To be able to capture the essence of something so deep, so simply, is what strikes me the most about 'Before Midnight'. It is good poetry that leaves you with many thoughts, possibilities and positive emotions. I do hope I see Jesse and Celine grow old together with Linklater, Hawke and Delpy teaming up again one last time.

PS: This is also the 200th post on my blog!! Never thought I would last this long when I started writing here.

Thursday, July 25, 2013

The Five Weeks

People had told me that I won't have the time to write at institute. I had always thought I would find time to write, despite the hectic pace of the schedule. I was wrong. The five weeks I spent at the institute preparing for my teaching stint were the longest of my life in many ways.

They seemed long because my day was packed from 7AM in the morning till 11PM in the night. They seemed long because of the over whelming amount of information that was shared with us. They seemed long because of how much I learned. They seemed long because of the number of highs and lows that were packed in them - as many as there would have been in a typical year of  'normal' living. They seemed long because I was cut off from the world and the people I love in a manner I had never been before. Above all, they seemed long because I feel I know and trust the people I met here at the same level as I have known and trusted my closest friends.

These five weeks seemed long, but they were unforgettable. If I could, I would love to relive them. However, nothing would better the first experience and the element of surprise associated with it. Of that, I would only have memories.

Wednesday, July 24, 2013


I finally met half of the 140 sixth graders I will be teaching over the next two years, along with my team of three other fellows. Majority of them have been with Teach for India for four years but initial assessment results have shown that they lag behind their grade level considerably (some at an emergent level - which means at a KG level of reading fluency). Reasons for low achievement levels have been aplenty and at this point, I do not have enough information to deduce which of those are facts and which opinions.

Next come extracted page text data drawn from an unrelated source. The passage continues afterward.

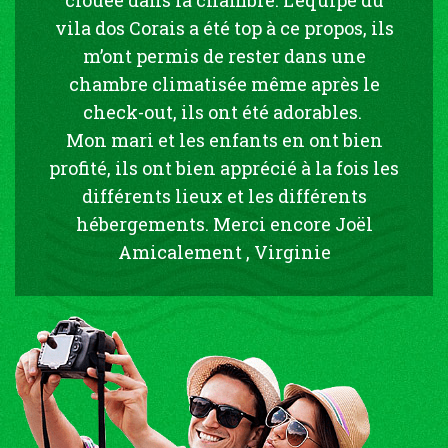
vila dos Corais a été top à ce propos, ils
m’ont permis de rester dans une
chambre climatisée même après le
check-out, ils ont été adorables.
Mon mari et les enfants en ont bien
profité, ils ont bien apprécié à la fois les
différents lieux et les différents
hébergements. Merci encore Joël
Amicalement , Virginie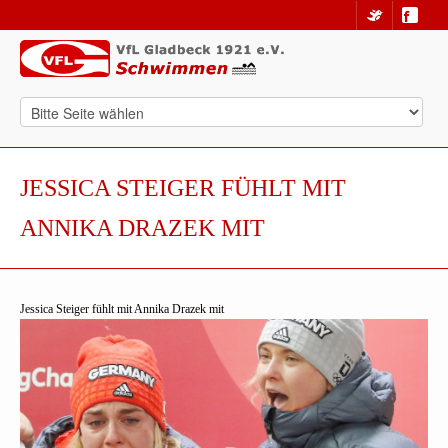
JESSICA STEIGER FÜHLT MIT
ANNIKA DRAZEK MIT
Jessica Steiger fühlt mit Annika Drazek mit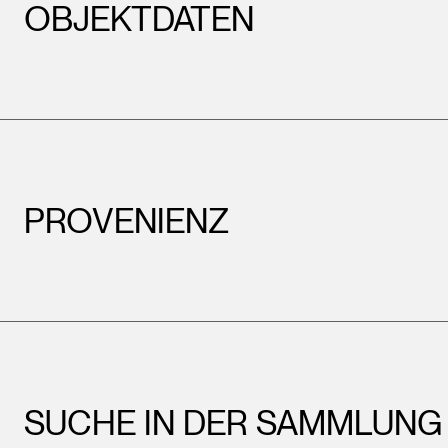
OBJEKTDATEN
PROVENIENZ
SUCHE IN DER SAMMLUNG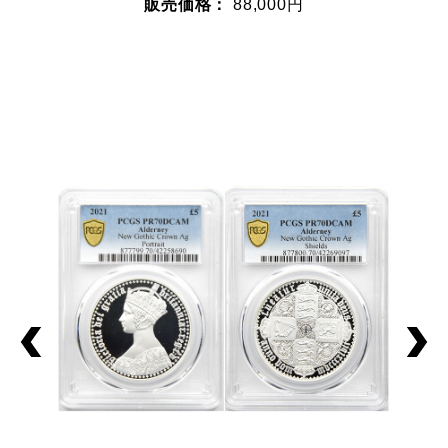
販売価格：
88,000円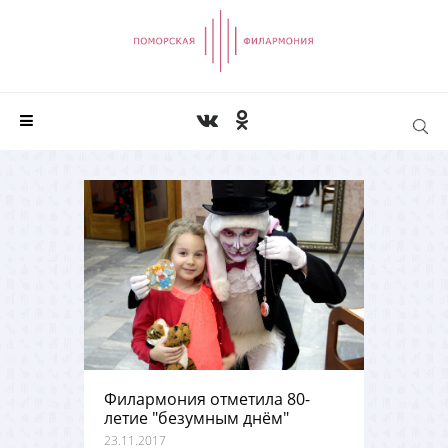
Филармония отметила 80-
летие "безумным днём"
23.11.2017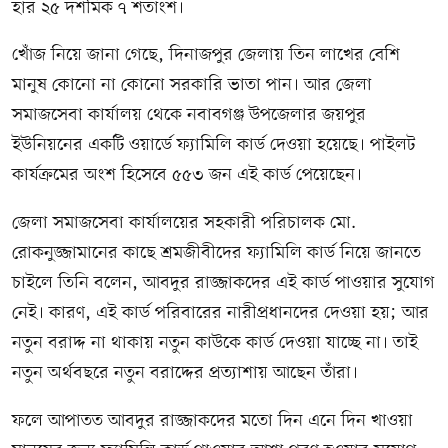
হার ২৫ দশমিক ৭ শতাংশ।
খোঁজ নিয়ে জানা গেছে, দিনাজপুর জেলায় তিন লাখের বেশি
মানুষ কোনো না কোনো সরকারি ভাতা পান। আর জেলা
সমাজসেবা কার্যালয় থেকে নবাবগঞ্জ উপজেলার জয়পুর
ইউনিয়নের একটি ওয়ার্ডে ফ্যামিলি কার্ড দেওয়া হয়েছে। পাইলট
কার্যক্রমের অংশ হিসেবে ৫৫৩ জন এই কার্ড পেয়েছেন।
জেলা সমাজসেবা কার্যালয়ের সহকারী পরিচালক মো.
রোকনুজ্জামানের কাছে শ্রমজীবীদের ফ্যামিলি কার্ড নিয়ে জানতে
চাইলে তিনি বলেন, আবদুর রাজ্জাকদের এই কার্ড পাওয়ার সুযোগ
নেই। কারণ, এই কার্ড পরিবারের নারীপ্রধানদের দেওয়া হয়; আর
নতুন বরাদ্দ না থাকায় নতুন কাউকে কার্ড দেওয়া যাচ্ছে না। তাই
নতুন অর্থবছরে নতুন বরাদ্দের প্রত্যাশায় আছেন তাঁরা।
ফলে আপাতত আবদুর রাজ্জাকদের মতো দিন এনে দিন খাওয়া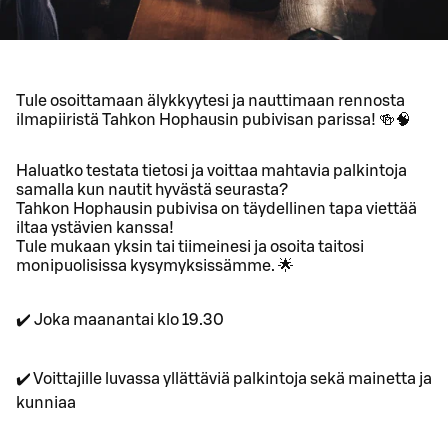
Tule osoittamaan älykkyytesi ja nauttimaan rennosta
ilmapiiristä Tahkon Hophausin pubivisan parissa! 🍻🧠
Haluatko testata tietosi ja voittaa mahtavia palkintoja
samalla kun nautit hyvästä seurasta?
Tahkon Hophausin pubivisa on täydellinen tapa viettää
iltaa ystävien kanssa!
Tule mukaan yksin tai tiimeinesi ja osoita taitosi
monipuolisissa kysymyksissämme. 🌟
✔️ Joka maanantai klo 19.30
✔️ Voittajille luvassa yllättäviä palkintoja sekä mainetta ja
kunniaa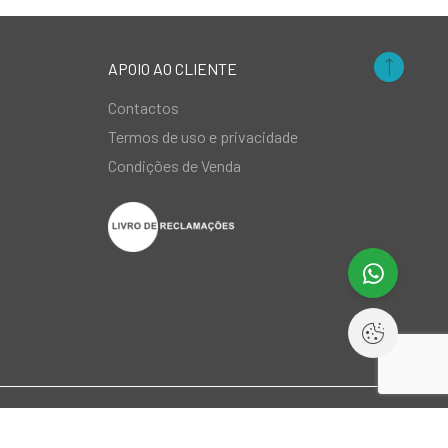
APOIO AO CLIENTE
Contactos
Termos de uso e privacidade
Condições de Venda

Let me present some of the facts.My school is run by a large Shia trust and is one of the largest in the Shivaji Nagar area. The class is mostly composed of Shia Muslims (around 60-70%) and Sunni Muslims (around 30-35%) and one-two Hindu student. An intriguing thing is that the school is next to one of the largest dumping grounds in the Chembur-Ghatkopar area - in which people claim bodies of victims of the gang violence are found. This gang violence is a reason why parents of our kids are over protective about their safety. As a result of their paranoia, they are hesitant in allowing their kids to stay back for extra classes after school. Considering the pressure of completing both the state and TFI curriculum as well as the varying achievement level in class, lack of extra time with the kids is going to be a barrier we will have to work around. I am hoping we can reach a strong consensus with the key stake holders on the same - both parents and school authorities.

However, the picture in the classroom is not bleak. I know my kids are strong and gritty in life. I have seen their sensibility in planning a farewell for one of the fellows. I have seen them shower love on the same fellow, like one would on their parents.  I know they are street smart.They may not be able to express themselves as cogently in English as they should at their age, but their thought process is not immature and they can reason.

I want them to consistently demonstrate the same qualities in the classroom. I will have to introduce them to many role models, both male and female, who they can look up to for inspiration to break free from the setting. I will have to drive a culture of achievement in class and make them believe that they can each learn despite and in spite of everything they see around them. Their environment cannot and will not become a decider of who they become in life.

TFI does not joke when it says "Are you ready for the challenge?" in their recruitment campaigns. Clearly, the road ahead is going to be arduous and long. There are no short cuts to this goal. Isn't that why most of us came here in the first place - to challenge ourselves in a meaningful and unprecedented way?